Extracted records
--- START ---
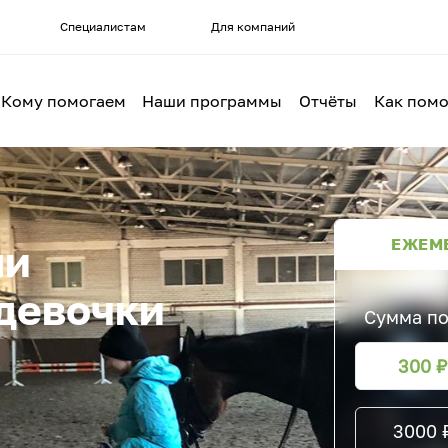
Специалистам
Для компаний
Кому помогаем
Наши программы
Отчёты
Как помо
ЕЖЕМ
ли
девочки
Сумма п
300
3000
--- END ---
--- START ---
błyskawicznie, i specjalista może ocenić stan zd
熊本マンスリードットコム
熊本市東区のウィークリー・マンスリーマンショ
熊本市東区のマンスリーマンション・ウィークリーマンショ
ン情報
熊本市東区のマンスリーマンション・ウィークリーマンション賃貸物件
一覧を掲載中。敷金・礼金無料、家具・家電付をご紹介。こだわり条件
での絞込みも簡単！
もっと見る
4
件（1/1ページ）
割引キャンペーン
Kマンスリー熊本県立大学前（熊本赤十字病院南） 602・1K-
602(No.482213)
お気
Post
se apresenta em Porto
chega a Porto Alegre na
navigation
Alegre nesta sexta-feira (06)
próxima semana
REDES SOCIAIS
--- END ---
--- START ---
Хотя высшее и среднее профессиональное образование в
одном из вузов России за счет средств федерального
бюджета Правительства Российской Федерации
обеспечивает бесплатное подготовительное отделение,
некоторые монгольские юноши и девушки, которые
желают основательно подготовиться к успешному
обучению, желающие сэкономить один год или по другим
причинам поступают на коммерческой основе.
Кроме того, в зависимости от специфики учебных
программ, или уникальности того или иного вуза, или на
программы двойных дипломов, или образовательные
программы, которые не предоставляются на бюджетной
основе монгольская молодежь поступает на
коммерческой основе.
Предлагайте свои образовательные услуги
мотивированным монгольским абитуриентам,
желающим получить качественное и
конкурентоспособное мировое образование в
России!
--- END ---
[TASK PROMPT]
Could you return all lines from the data above that contain the string "образовательные"?

[EXPECTED ANSWER]
программы двойных дипломов, или образовательные
Предлагайте свои образовательные услуги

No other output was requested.